What lines of the data below include the word "arrow"? Report them by copying each.

───── Task input

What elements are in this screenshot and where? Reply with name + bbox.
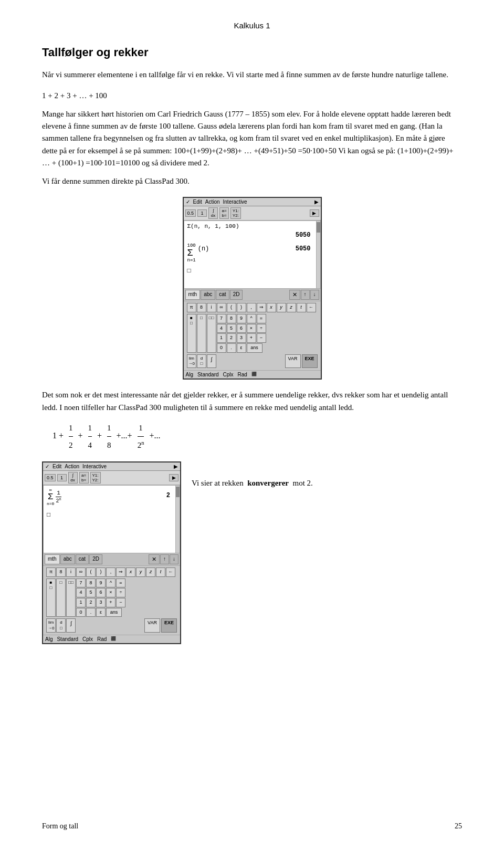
cp1-key-e[interactable]: ε <box>237 343 246 353</box>
cp2-key-4[interactable]: 4 <box>76 588 86 597</box>
cp2-key-plus[interactable]: + <box>106 598 116 607</box>
cp2-tab-2d[interactable]: 2D <box>89 554 102 564</box>
cp1-key-sep[interactable]: , <box>247 303 256 312</box>
cp2-key-sep[interactable]: , <box>106 567 116 577</box>
cp1-edit-menu[interactable]: Edit <box>193 199 202 205</box>
cp1-key-eq[interactable]: = <box>257 314 266 323</box>
cp2-key-2[interactable]: 2 <box>86 598 96 607</box>
cp1-tb-y1[interactable]: Y1:Y2: <box>230 207 241 219</box>
cp2-action-menu[interactable]: Action <box>65 464 79 469</box>
cp1-kb-down-btn[interactable]: ↓ <box>310 290 319 300</box>
cp2-key-rp[interactable]: ) <box>96 567 106 577</box>
cp2-key-minus[interactable]: − <box>116 598 125 607</box>
cp2-tb-y1[interactable]: Y1:Y2: <box>90 472 101 483</box>
cp1-tb-a[interactable]: a=b= <box>219 207 229 219</box>
cp1-key-div[interactable]: ÷ <box>257 324 266 333</box>
cp2-key-lim[interactable]: lim→0 <box>46 618 56 633</box>
cp1-key-lp[interactable]: ( <box>227 303 236 312</box>
cp1-key-y[interactable]: y <box>277 303 286 312</box>
cp1-key-d[interactable]: d□ <box>197 354 206 369</box>
cp2-key-eq[interactable]: = <box>116 579 125 588</box>
cp2-interactive-menu[interactable]: Interactive <box>82 464 107 469</box>
cp1-key-exe[interactable]: EXE <box>302 354 318 369</box>
cp1-key-6[interactable]: 6 <box>237 324 246 333</box>
cp1-key-x[interactable]: x <box>267 303 276 312</box>
cp1-arrow-right[interactable]: ▶ <box>314 199 319 205</box>
cp2-key-x[interactable]: x <box>126 567 135 577</box>
cp1-key-pi[interactable]: π <box>187 303 196 312</box>
cp2-key-z[interactable]: z <box>146 567 155 577</box>
cp1-key-sq1[interactable]: □ <box>197 314 206 353</box>
cp2-key-power[interactable]: ^ <box>106 579 116 588</box>
cp2-key-back[interactable]: ← <box>166 567 175 577</box>
cp2-key-div[interactable]: ÷ <box>116 588 125 597</box>
cp1-key-power[interactable]: ^ <box>247 314 256 323</box>
cp2-key-d[interactable]: d□ <box>56 618 66 633</box>
cp2-key-exe[interactable]: EXE <box>161 618 177 633</box>
cp2-key-ans[interactable]: ans <box>106 608 122 617</box>
cp2-key-i[interactable]: i <box>66 567 76 577</box>
cp2-tb-05[interactable]: 0.5 <box>45 474 56 481</box>
cp1-key-0[interactable]: 0 <box>217 343 226 353</box>
cp1-key-t[interactable]: t <box>297 303 306 312</box>
cp2-kb-down-btn[interactable]: ↓ <box>170 554 178 564</box>
cp1-key-back[interactable]: ← <box>307 303 316 312</box>
cp2-key-lp[interactable]: ( <box>86 567 96 577</box>
cp1-key-1[interactable]: 1 <box>217 333 226 343</box>
cp1-interactive-menu[interactable]: Interactive <box>223 199 247 205</box>
cp1-tab-2d[interactable]: 2D <box>230 290 243 300</box>
cp1-key-rp[interactable]: ) <box>237 303 246 312</box>
cp2-key-sq1[interactable]: □ <box>56 579 66 617</box>
cp2-key-dot[interactable]: . <box>86 608 96 617</box>
cp1-tb-arrow[interactable]: ▶ <box>310 209 319 217</box>
cp2-key-8b[interactable]: 8 <box>86 579 96 588</box>
cp1-action-menu[interactable]: Action <box>205 199 220 205</box>
cp1-key-plus[interactable]: + <box>247 333 256 343</box>
cp2-key-pi[interactable]: π <box>46 567 56 577</box>
cp1-key-lim[interactable]: lim→0 <box>187 354 196 369</box>
cp2-tb-1[interactable]: 1 <box>57 474 67 481</box>
cp2-key-infty[interactable]: ∞ <box>76 567 86 577</box>
cp2-kb-arrow-btn[interactable]: ↑ <box>160 554 169 564</box>
cp2-edit-menu[interactable]: Edit <box>52 464 61 469</box>
cp2-key-3[interactable]: 3 <box>96 598 106 607</box>
cp1-key-arr[interactable]: ⇒ <box>257 303 266 312</box>
cp1-key-7[interactable]: 7 <box>217 314 226 323</box>
cp1-key-infty[interactable]: ∞ <box>217 303 226 312</box>
cp1-tab-cat[interactable]: cat <box>216 290 229 300</box>
cp1-key-i[interactable]: i <box>207 303 216 312</box>
cp2-key-7[interactable]: 7 <box>76 579 86 588</box>
cp1-key-sqsq[interactable]: ■□ <box>187 314 196 353</box>
cp1-kb-arrow-btn[interactable]: ↑ <box>301 290 310 300</box>
cp1-key-dot[interactable]: . <box>227 343 236 353</box>
cp1-key-8[interactable]: 8 <box>197 303 206 312</box>
cp1-key-var[interactable]: VAR <box>285 354 301 369</box>
cp1-tab-abc[interactable]: abc <box>201 290 215 300</box>
cp1-tab-mth[interactable]: mth <box>185 290 201 300</box>
cp1-key-minus[interactable]: − <box>257 333 266 343</box>
cp2-key-integral[interactable]: ∫ <box>66 618 76 633</box>
cp1-key-2[interactable]: 2 <box>227 333 236 343</box>
cp2-tb-arrow[interactable]: ▶ <box>169 474 178 481</box>
cp2-key-6[interactable]: 6 <box>96 588 106 597</box>
cp1-key-integral[interactable]: ∫ <box>207 354 216 369</box>
cp2-key-var[interactable]: VAR <box>144 618 160 633</box>
cp1-key-4[interactable]: 4 <box>217 324 226 333</box>
cp2-key-0[interactable]: 0 <box>76 608 86 617</box>
cp1-key-3[interactable]: 3 <box>237 333 246 343</box>
cp1-kb-x-btn[interactable]: ✕ <box>289 290 300 300</box>
cp2-tab-abc[interactable]: abc <box>60 554 75 564</box>
cp2-key-1[interactable]: 1 <box>76 598 86 607</box>
cp2-key-arr[interactable]: ⇒ <box>116 567 125 577</box>
cp2-tab-cat[interactable]: cat <box>76 554 89 564</box>
cp2-key-t[interactable]: t <box>156 567 165 577</box>
cp2-key-y[interactable]: y <box>136 567 145 577</box>
cp1-key-8b[interactable]: 8 <box>227 314 236 323</box>
cp2-tb-a[interactable]: a=b= <box>79 472 89 483</box>
cp2-key-8[interactable]: 8 <box>56 567 66 577</box>
cp1-key-mul[interactable]: × <box>247 324 256 333</box>
cp2-key-sqsq[interactable]: ■□ <box>46 579 56 617</box>
cp1-key-5[interactable]: 5 <box>227 324 236 333</box>
cp1-tb-int[interactable]: ∫dx <box>208 207 218 219</box>
cp2-tab-mth[interactable]: mth <box>45 554 60 564</box>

──────────

--- Solution to the exercise ---
cp1-arrow-right[interactable]: ▶ <box>314 199 319 205</box>
cp1-tb-arrow[interactable]: ▶ <box>310 209 319 217</box>
cp2-kb-arrow-btn[interactable]: ↑ <box>160 554 169 564</box>
cp1-kb-arrow-btn[interactable]: ↑ <box>301 290 310 300</box>
cp2-tb-arrow[interactable]: ▶ <box>169 474 178 481</box>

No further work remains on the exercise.